"For us he will always be there," said Marilda Antonello as she held a banner reading "The law is not equal for everyone. Sick justice."
"He is our only leader. He is the only man who can take Italy forward," she said.
The Senate vote on whether to remove Berlusconi from the chamber stems from a 2012 law that bans anyone sentenced to more than two years in prison from holding or running for public office for six years. His lawyers claim the law is unconstitutional and have questioned why the rush to expel him while legal challenges are still pending.
Italy's high court on August 1 upheld Berlusconi's tax fraud conviction and four-year prison term stemming from his Mediaset empire's purchase of television rights to US films.
The prison term was reduced automatically to one year under a general amnesty; he will serve his time either under house arrest or through public service.
Berlusconi claims he didn't receive a fair trial and that the judges were biased and out to "eliminate" him from public office.

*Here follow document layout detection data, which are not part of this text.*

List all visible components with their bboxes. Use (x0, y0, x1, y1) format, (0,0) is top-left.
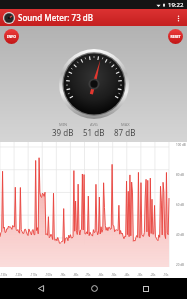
staticText: -130s (0, 273, 8, 277)
staticText: -20s (150, 273, 156, 277)
button[interactable]: Info (4, 29, 19, 44)
staticText: -10s (163, 273, 169, 277)
staticText: -60s (98, 273, 104, 277)
staticText: -90s (60, 273, 66, 277)
staticText: MIN (59, 122, 68, 127)
staticText: 39 dB (52, 127, 74, 138)
staticText: 20 dB (176, 263, 185, 267)
button[interactable]: Reset (168, 29, 183, 44)
staticText: Sound Meter: 73 dB (18, 12, 94, 23)
staticText: INFO (7, 34, 16, 39)
staticText: -80s (73, 273, 79, 277)
staticText: -120s (15, 273, 23, 277)
staticText: 40 dB (176, 233, 185, 237)
button[interactable]: Home (82, 278, 106, 299)
staticText: -50s (111, 273, 117, 277)
button[interactable]: More options (171, 11, 185, 25)
staticText: 100 dB (176, 143, 186, 147)
staticText: -100s (45, 273, 53, 277)
staticText: 80 dB (176, 173, 185, 177)
staticText: 51 dB (83, 127, 105, 138)
staticText: -70s (85, 273, 91, 277)
staticText: -30s (137, 273, 143, 277)
staticText: MAX (121, 122, 130, 127)
staticText: 60 dB (176, 203, 185, 207)
staticText: -40s (124, 273, 130, 277)
staticText: -110s (30, 273, 38, 277)
button[interactable]: Back (29, 278, 53, 299)
staticText: 19:22 (168, 1, 184, 9)
button[interactable]: Recent apps (134, 278, 158, 299)
staticText: RESET (170, 34, 181, 39)
staticText: 87 dB (114, 127, 136, 138)
staticText: AVG (90, 122, 98, 127)
button[interactable]: Sound level gauge (59, 49, 129, 119)
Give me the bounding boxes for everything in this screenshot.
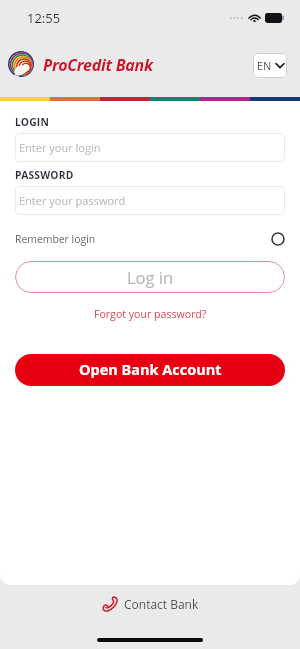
staticText: Enter your login (19, 140, 101, 155)
staticText: LOGIN (15, 115, 50, 129)
button[interactable]: Contact Bank (96, 592, 205, 616)
button[interactable]: Remember login (15, 227, 285, 251)
staticText: Contact Bank (124, 596, 199, 612)
button[interactable]: Open Bank Account (15, 354, 285, 386)
staticText: EN (257, 58, 272, 73)
staticText: Open Bank Account (79, 360, 222, 380)
button[interactable]: Log in (15, 261, 285, 293)
staticText: Remember login (15, 232, 96, 246)
staticText: ProCredit Bank (43, 54, 153, 76)
button[interactable]: Select language (253, 53, 287, 78)
button[interactable]: Enter your password (15, 186, 285, 215)
staticText: PASSWORD (15, 168, 74, 182)
button[interactable]: Enter your login (15, 133, 285, 162)
staticText: 12:55 (27, 9, 61, 27)
button[interactable]: Forgot your password? (90, 303, 211, 325)
staticText: Log in (127, 266, 174, 288)
staticText: Enter your password (19, 193, 126, 208)
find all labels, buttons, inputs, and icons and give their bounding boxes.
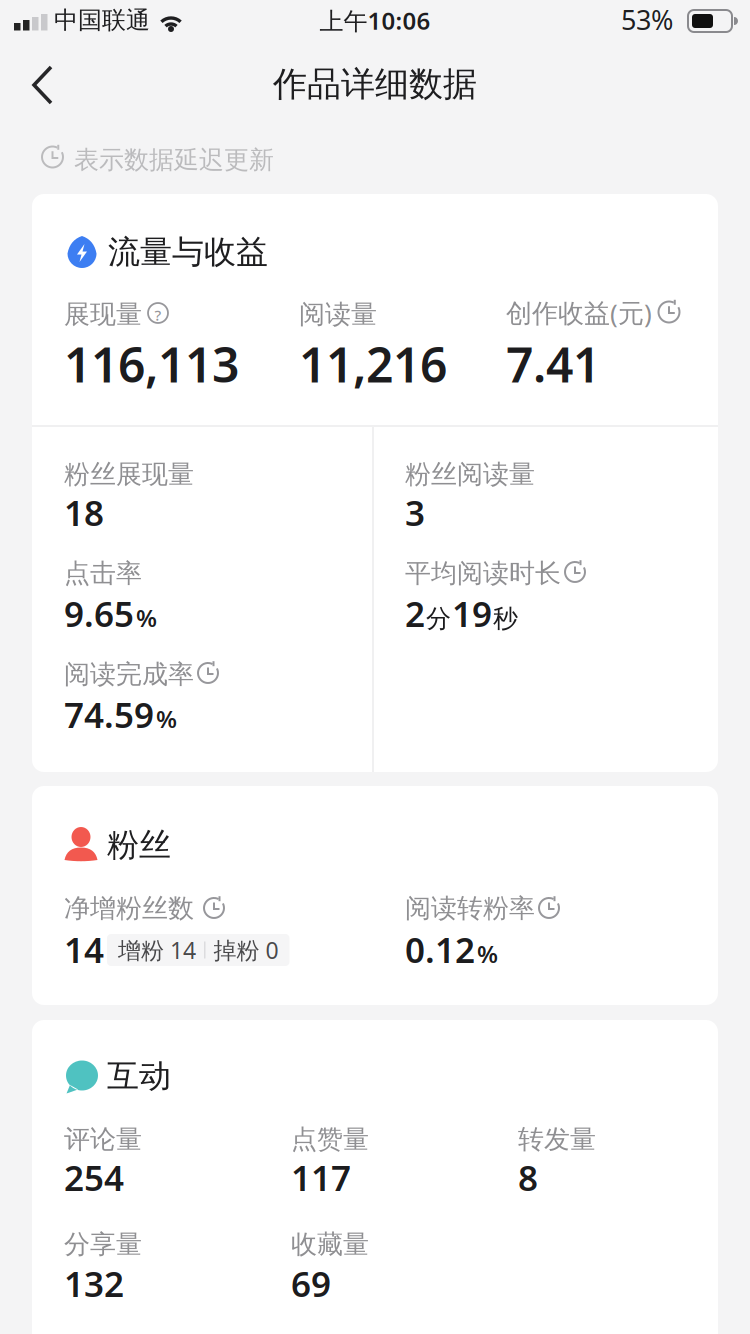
staticText: 展现量 (64, 298, 142, 330)
button[interactable]: Help (147, 302, 169, 324)
staticText: % (156, 703, 177, 735)
staticText: 53% (621, 2, 673, 38)
staticText: % (477, 938, 498, 970)
staticText: 转发量 (518, 1123, 596, 1155)
staticText: ? (154, 305, 162, 325)
staticText: 中国联通 (54, 6, 150, 35)
staticText: 0.12 (405, 926, 475, 973)
staticText: 74.59 (64, 691, 154, 738)
staticText: 分 (426, 603, 451, 634)
staticText: 分享量 (64, 1228, 142, 1260)
staticText: 9.65 (64, 590, 134, 637)
staticText: 阅读完成率 (64, 658, 194, 690)
staticText: 254 (64, 1154, 124, 1201)
staticText: 增粉 14 (118, 935, 196, 965)
staticText: 7.41 (506, 332, 600, 396)
staticText: 作品详细数据 (273, 63, 477, 105)
staticText: 秒 (493, 603, 518, 634)
staticText: 平均阅读时长 (405, 557, 561, 589)
staticText: % (136, 602, 157, 634)
staticText: 粉丝展现量 (64, 458, 194, 490)
staticText: 117 (291, 1154, 351, 1201)
staticText: 掉粉 0 (214, 935, 278, 965)
staticText: 69 (291, 1260, 331, 1307)
button[interactable]: Back (31, 64, 55, 106)
staticText: 创作收益(元) (506, 295, 652, 330)
staticText: 阅读转粉率 (405, 892, 535, 924)
staticText: 上午10:06 (320, 5, 430, 36)
staticText: 8 (518, 1154, 538, 1201)
staticText: 3 (405, 489, 425, 536)
staticText: 收藏量 (291, 1228, 369, 1260)
staticText: 132 (64, 1260, 124, 1307)
staticText: 评论量 (64, 1123, 142, 1155)
staticText: 粉丝 (107, 826, 171, 865)
staticText: 18 (64, 489, 104, 536)
staticText: 14 (64, 926, 104, 973)
staticText: 互动 (107, 1056, 171, 1096)
staticText: 粉丝阅读量 (405, 458, 535, 490)
staticText: 116,113 (64, 332, 239, 396)
staticText: 净增粉丝数 (64, 892, 194, 924)
staticText: 点赞量 (291, 1123, 369, 1155)
staticText: 表示数据延迟更新 (74, 144, 274, 175)
staticText: 2 (405, 590, 425, 637)
staticText: 19 (452, 590, 492, 637)
staticText: 阅读量 (299, 298, 377, 330)
staticText: 流量与收益 (108, 232, 268, 272)
staticText: 点击率 (64, 557, 142, 589)
staticText: 11,216 (299, 332, 447, 396)
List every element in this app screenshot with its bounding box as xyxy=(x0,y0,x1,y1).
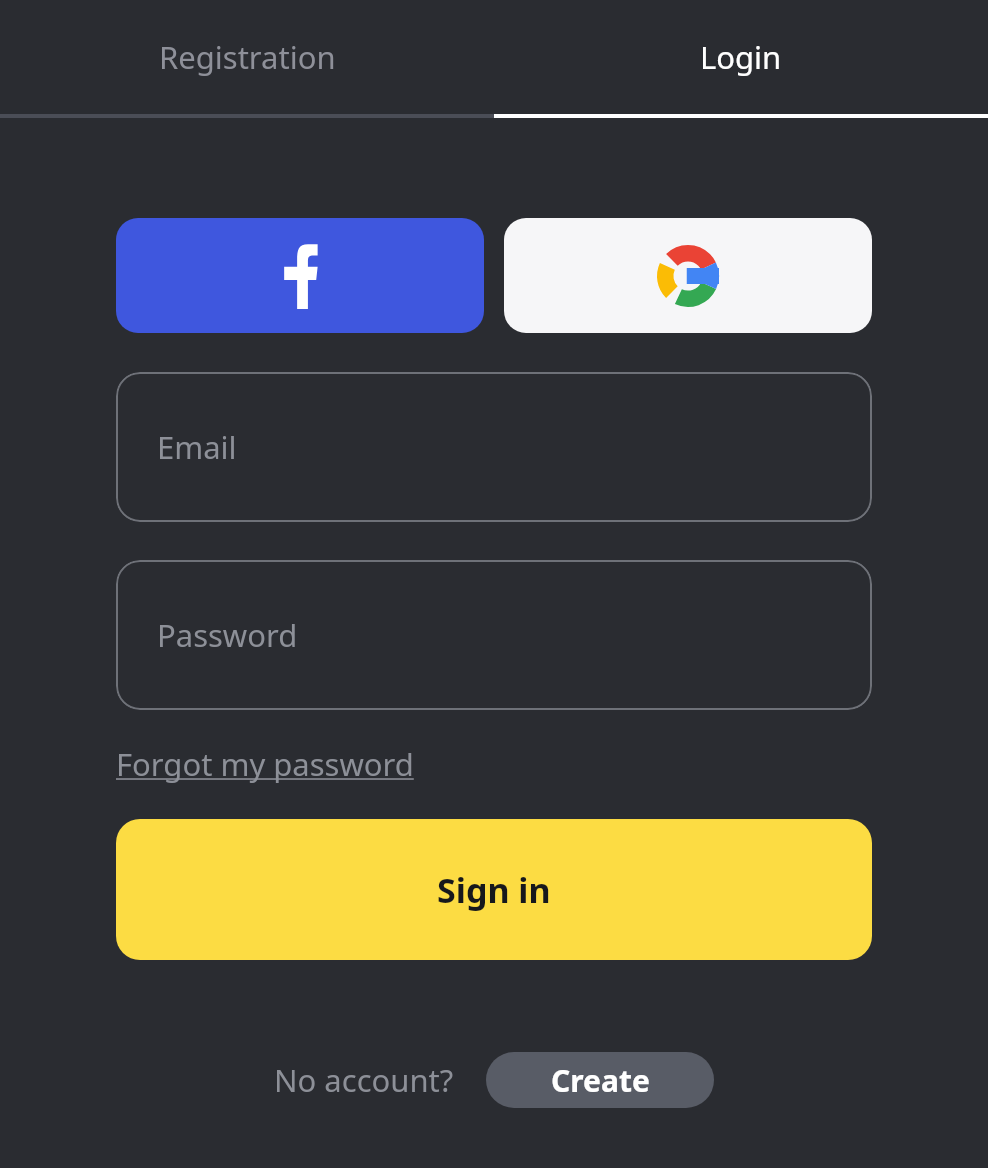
staticText: Registration xyxy=(159,36,336,78)
button[interactable]: Sign in with Google xyxy=(504,218,872,333)
staticText: Create xyxy=(551,1060,650,1101)
staticText: Forgot my password xyxy=(116,743,414,785)
button[interactable]: Sign in with Facebook xyxy=(116,218,484,333)
staticText: No account? xyxy=(274,1059,454,1101)
button[interactable]: Login xyxy=(494,0,988,114)
button[interactable]: Sign in xyxy=(116,819,872,960)
button[interactable]: Password xyxy=(116,560,872,710)
button[interactable]: Registration xyxy=(0,0,494,114)
staticText: Password xyxy=(157,614,298,656)
button[interactable]: Email xyxy=(116,372,872,522)
staticText: Email xyxy=(157,426,237,468)
staticText: Login xyxy=(700,36,782,78)
button[interactable]: Create xyxy=(486,1052,714,1108)
button[interactable]: Forgot my password xyxy=(116,735,414,793)
staticText: Sign in xyxy=(437,867,551,913)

His lawyers have also charged that the 2012 law is unconstitutional and can't be applied retroactively to crimes allegedly committed before it was passed.
They have taken their challenge to the European Court of Human Rights — even though it turns out Berlusconi didn't make much of his Senate role to begin with: Private TV La7 reported this week that Berlusconi attended just one Senate session since April's elections. And that was when he did an about-face and backed the government in a confidence vote after threatening to bring it down.